What is $\lim_{x\to ∞}{(1+x)^k - x^k}\;\;?$

Question

$\lim_{x\to ∞}{(1+x)^k - x^k}$

Can anyone help me with how do you calculate this? If there's no real info about the k parameter?

Also, what are the curly parentheses for? I never seen them before.

Answer 1

The curled braces indicate that you are taking the limit of the whole expression within. You can just as easily use parentheses if you feel like it. Since there is no info about $k$ there is not really anything we can do. We need to know at least that $k$ is a real number and in particular it'd be nice if it was a positive integer or something like that. If it is a positive integer greater than $1$ then the limit will be $\infty$ since we have (using the binomial theorem),

$$(1+x)^k = 1^k+\ldots+x^k$$

Thus the $-x^k$ will be cancelled out and the remaining terms are positive and grow to infinity.

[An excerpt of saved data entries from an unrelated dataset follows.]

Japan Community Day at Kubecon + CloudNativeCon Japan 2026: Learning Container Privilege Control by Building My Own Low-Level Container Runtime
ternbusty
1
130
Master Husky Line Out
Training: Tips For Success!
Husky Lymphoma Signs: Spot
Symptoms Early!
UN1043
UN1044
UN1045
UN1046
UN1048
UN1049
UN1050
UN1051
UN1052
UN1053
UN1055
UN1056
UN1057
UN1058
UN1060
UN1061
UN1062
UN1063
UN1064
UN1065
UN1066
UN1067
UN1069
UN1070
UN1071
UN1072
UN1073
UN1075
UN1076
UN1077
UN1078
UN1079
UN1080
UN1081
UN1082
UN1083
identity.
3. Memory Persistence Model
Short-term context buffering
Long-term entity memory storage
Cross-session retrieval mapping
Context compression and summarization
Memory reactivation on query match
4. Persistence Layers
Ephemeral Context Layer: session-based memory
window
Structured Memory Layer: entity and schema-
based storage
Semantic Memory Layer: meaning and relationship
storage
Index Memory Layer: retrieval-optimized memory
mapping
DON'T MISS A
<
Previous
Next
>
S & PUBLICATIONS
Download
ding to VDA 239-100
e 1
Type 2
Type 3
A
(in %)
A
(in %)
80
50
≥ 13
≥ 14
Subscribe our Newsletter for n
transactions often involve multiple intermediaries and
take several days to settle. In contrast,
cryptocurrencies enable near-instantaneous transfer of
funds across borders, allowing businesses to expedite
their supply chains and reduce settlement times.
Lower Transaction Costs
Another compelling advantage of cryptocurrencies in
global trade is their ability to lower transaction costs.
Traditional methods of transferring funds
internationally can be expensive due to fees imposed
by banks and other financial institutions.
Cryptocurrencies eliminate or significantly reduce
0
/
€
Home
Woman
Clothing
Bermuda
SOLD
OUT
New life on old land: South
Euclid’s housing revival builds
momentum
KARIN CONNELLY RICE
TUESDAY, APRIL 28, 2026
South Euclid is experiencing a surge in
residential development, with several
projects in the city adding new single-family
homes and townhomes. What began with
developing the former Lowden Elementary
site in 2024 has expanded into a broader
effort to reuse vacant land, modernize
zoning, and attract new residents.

If $k=1$ then we will just have $\lim\limits_{x\to \infty} 1=1$. The $k=0$ case is also obvious.

Answer 2

Tony has covered the case $k \ge 1$. Note for $k < 0$ we can use

$$\frac 1 {(1+x)^k} - \frac 1 {x^k} = \frac {x^k-(1+x)^k}{x^k(1+x)^k}$$

The degree of the numerator is $k-1$, and the degree of the denominator is $2k$, so the limit of $x\to\infty$ is zero.

Answer 3

$\lim_{x\to ∞}{(1+x)^k - x^k} $

$(1+x)^k - x^k =x^k((1+1/x)^k-1) $.

If $f(z) = (1+z)^k$, $f'(0) =\lim_{h \to 0} \dfrac{f(h)-f(0)}{h} =\lim_{h \to 0} \dfrac{(1+h)^k-1}{h} $. But $f'(z) =k(1+z)^{k-1} $ so $f'(0) = k$.

Therefore $\lim_{h \to 0} \dfrac{(1+h)^k-1}{h} =k$ so that $(1+h)^k = 1+hk+o(h) $.

Therefore $(1+x)^k - x^k =x^k((1+1/x)^k-1) =x^k(k/x + o(1/x)) =kx^{k-1} + o(x^{k-1}) $ or $\dfrac{(1+x)^k - x^k}{x^{k-1}} =k + o(1) $.